The developers of the Alpine Linux-based postmarketOS mobile distribution today that they’re now supporting the systemd init system alongside OpenRC and other alternative init systems.
and:
postmarketOS currently supports the Sxmo, Phosh, GNOME Shell on Mobile, and KDE Plasma Mobile UIs. While the Sxmo images will stay with OpenRC, the GNOME and KDE Plasma Mobile images will be built on top of systemd
Plasma mobile looks way better than phosh IMO. Glad that the mobile environment will resemble the desktop environment. Makes it easier to do cross-platform stuff.
Dunno what it looks like now, but back then it sucked on Librem too. I can understand trying to do different stuff, but they made the experience worse and I haven't looked back from KDE mobile.
PostmarketOS has had really strange priorities lately. I'm not a fan of the whole ethos of Ubuntu mobile (including their use of SystemD) but at least they have stuck to actually getting every feature working on some devices with reasonable specs. My computer uses KDE and OpenRC and has far fewer issues than it did on SystemD. This feels like a waste of resources to reinvent the wheel.
Reinventing the wheel is what they were doing without Systemd. On their announcement they cite various instances of having to write polyfills and ending up with basically 'Systemd at home' but buggier.
The project is in an too early phase to debate over SystemD. Can you guys please hold back with these arguments until pmOS reaches at least 4% market share.

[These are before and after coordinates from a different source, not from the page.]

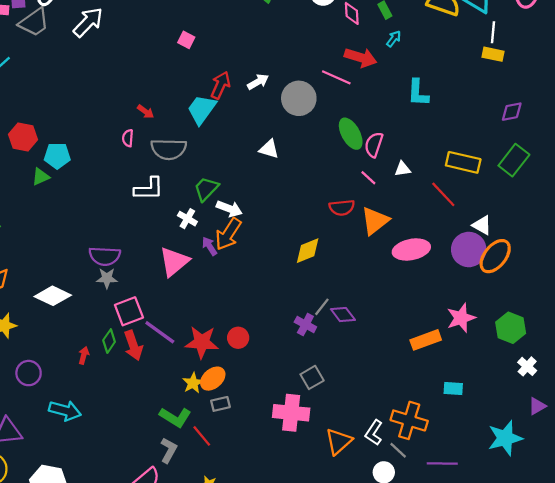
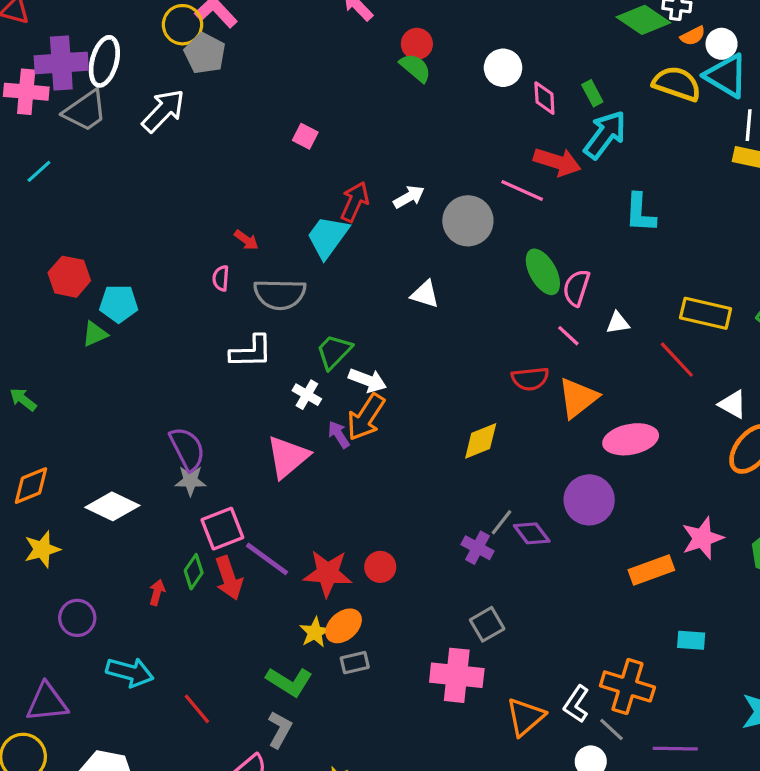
cyan arrow: (394, 39) -> (605, 135), size x2.0
purple circle: (469, 249) -> (589, 500), moved
purple semicircle: (105, 256) -> (187, 449), turned -120
red line: (202, 436) -> (197, 709), moved

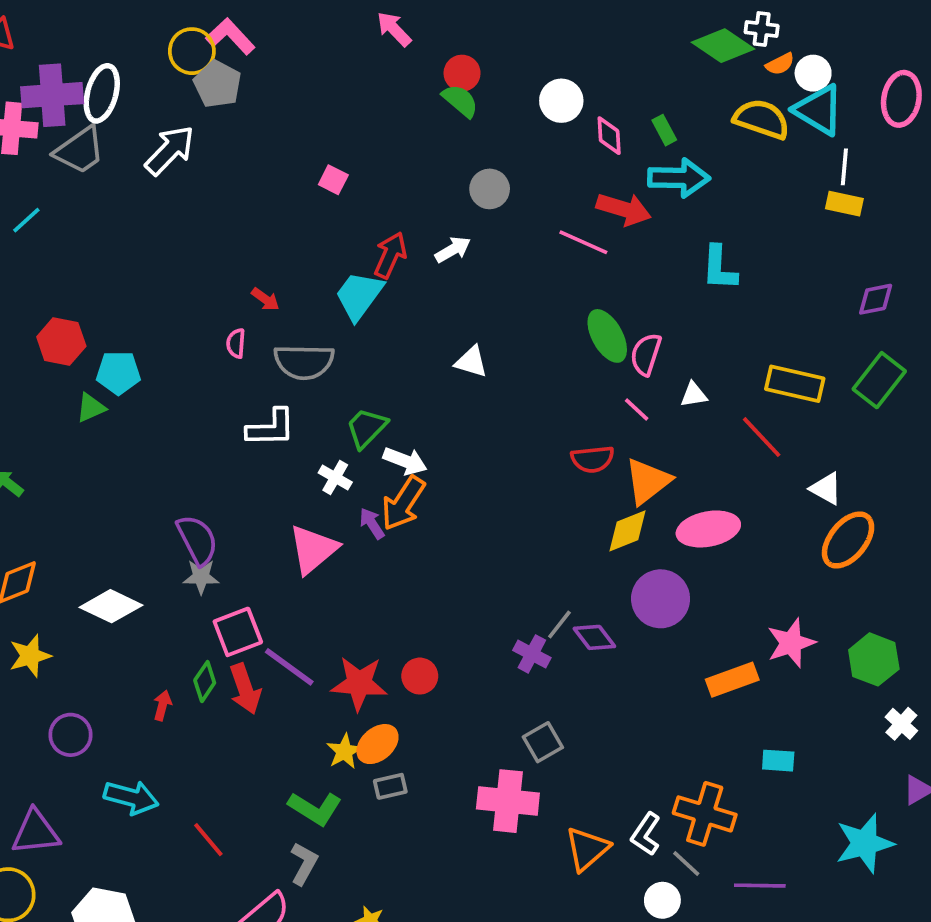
cyan arrow: (605, 135) -> (679, 178), turned 54
gray circle: (468, 221) -> (490, 189), moved, size x0.7
yellow diamond: (481, 441) -> (627, 531), moved

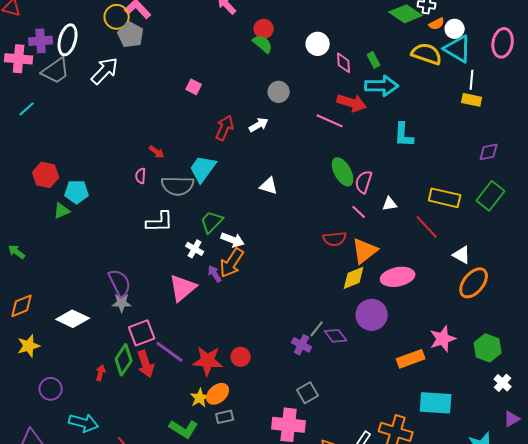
purple cross: (52, 95) -> (41, 41), size x0.7
cyan trapezoid: (359, 296) -> (203, 169), moved
green diamond: (205, 682) -> (124, 360), size x1.4
cyan rectangle: (778, 761) -> (436, 403), size x1.8

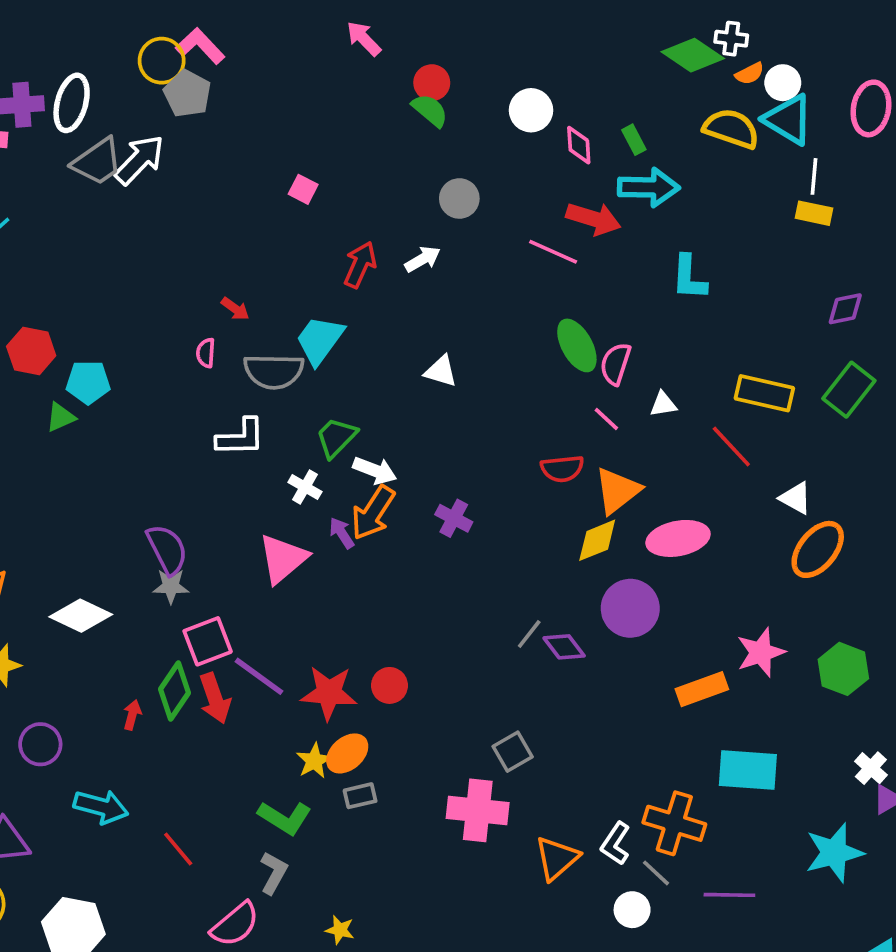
gray trapezoid: (56, 71) -> (97, 162), moved
purple cross: (302, 345) -> (454, 518), moved
white cross: (503, 383) -> (871, 768), moved

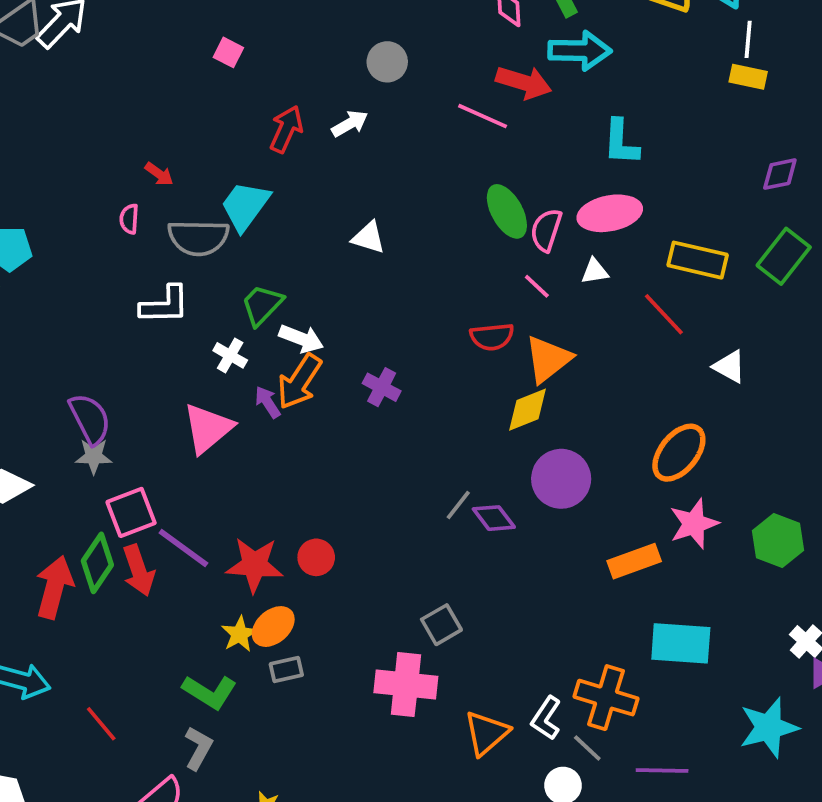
pink ellipse: (678, 538) -> (610, 213), moved
orange ellipse: (818, 549) -> (679, 453), moved
red arrow: (132, 715) -> (54, 587), size x2.0

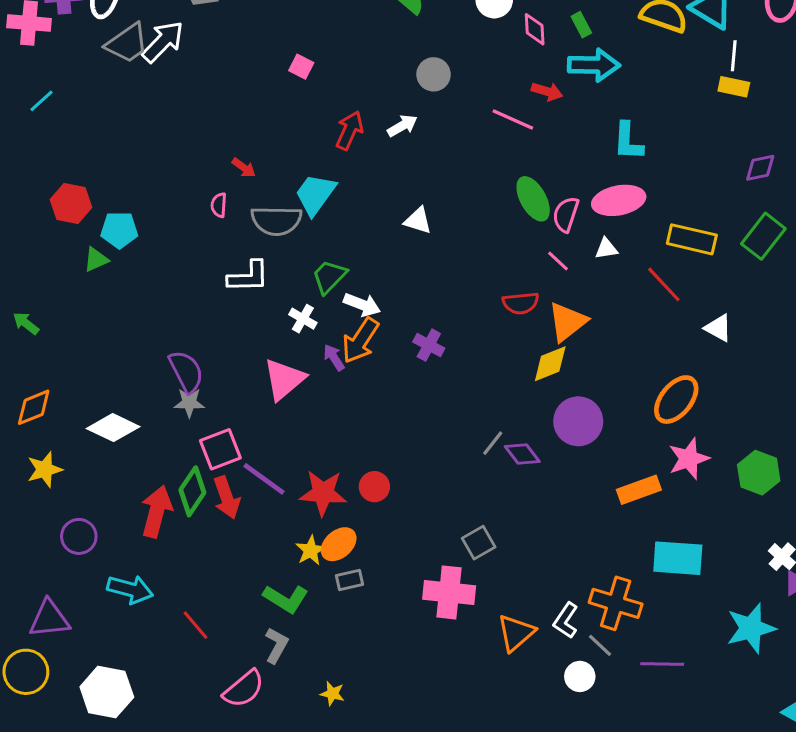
red arrow: (524, 82) -> (547, 91), size x0.7

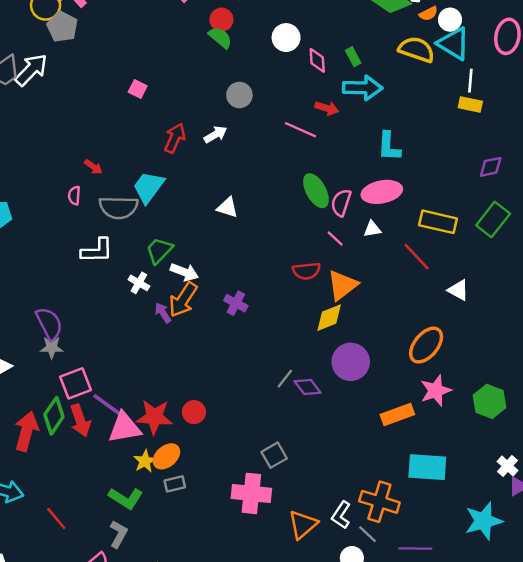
pink triangle: (284, 379) -> (125, 428), moved, turned 30

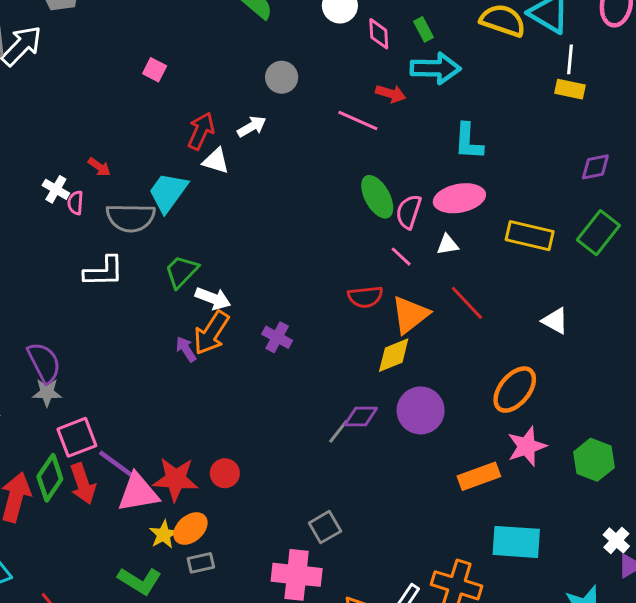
white triangle: (227, 207) -> (216, 161), moved
red line: (417, 257) -> (467, 303), moved
white cross: (139, 283) -> (56, 189), moved
purple diamond: (308, 387) -> (361, 416), moved, turned -52

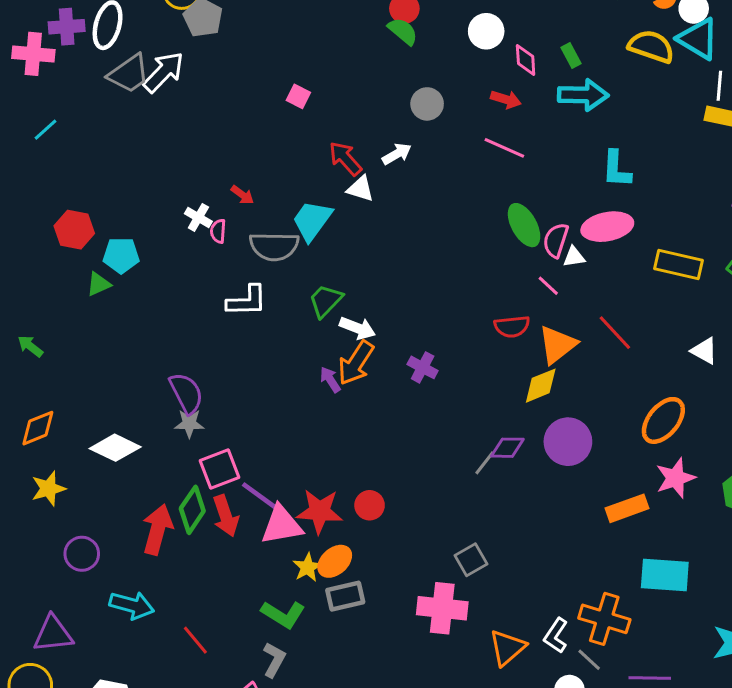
red arrow: (391, 94) -> (506, 99), moved
red arrow: (201, 131) -> (345, 158), turned -66
white triangle: (447, 245) -> (574, 257), moved
gray rectangle: (201, 563) -> (345, 596), size x1.4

There is no minimum market share threshold to discuss the way the software you use is being developed and PostmarketOS will not reach 4% in the foreseeable future (and it probably never will). Desktop Linux only just reached that threshold after decades of work and systemd arguments have been happening for years regardless. The conditions for mobile Linux are considerably less favorable. If we can't discuss systemd until 4% is reached, we can't discuss systemd ever. Which is fair, because the systemd horse has already been beaten to death at this point. But not because it hasn't reached some arbitrary 4% threshold. That makes no sense.